◆ Extracted entries ◆
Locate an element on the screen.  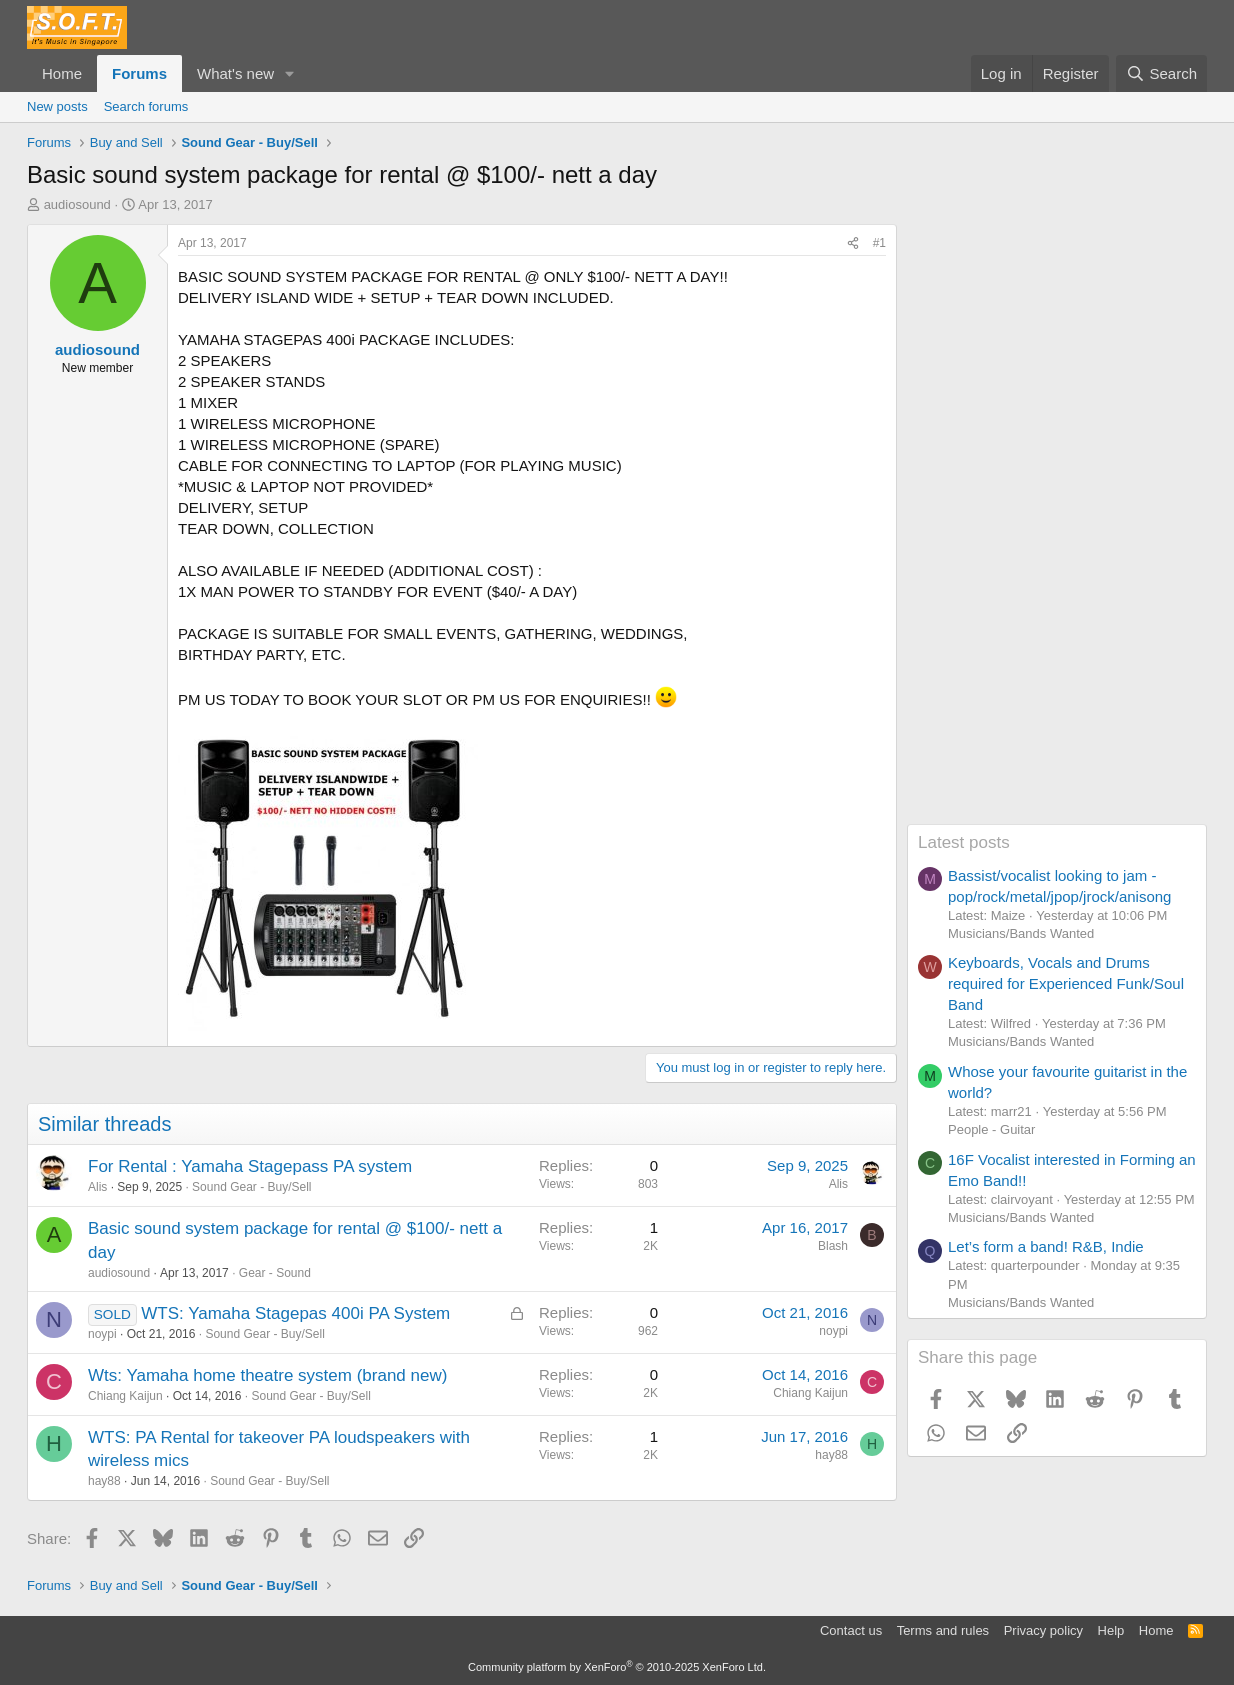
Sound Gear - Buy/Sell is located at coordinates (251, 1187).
* * *
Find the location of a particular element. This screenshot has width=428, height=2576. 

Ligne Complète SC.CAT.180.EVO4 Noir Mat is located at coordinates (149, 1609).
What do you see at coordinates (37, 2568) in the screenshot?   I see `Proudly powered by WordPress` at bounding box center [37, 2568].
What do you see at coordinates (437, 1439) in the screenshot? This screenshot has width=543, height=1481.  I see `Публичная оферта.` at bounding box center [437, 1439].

◆ Exercise details ◆
Return all lines of the material above in which the word "bounding" occurs.

◆ Written answer ◆
What do you see at coordinates (37, 2568) in the screenshot?   I see `Proudly powered by WordPress` at bounding box center [37, 2568].
What do you see at coordinates (437, 1439) in the screenshot? This screenshot has width=543, height=1481.  I see `Публичная оферта.` at bounding box center [437, 1439].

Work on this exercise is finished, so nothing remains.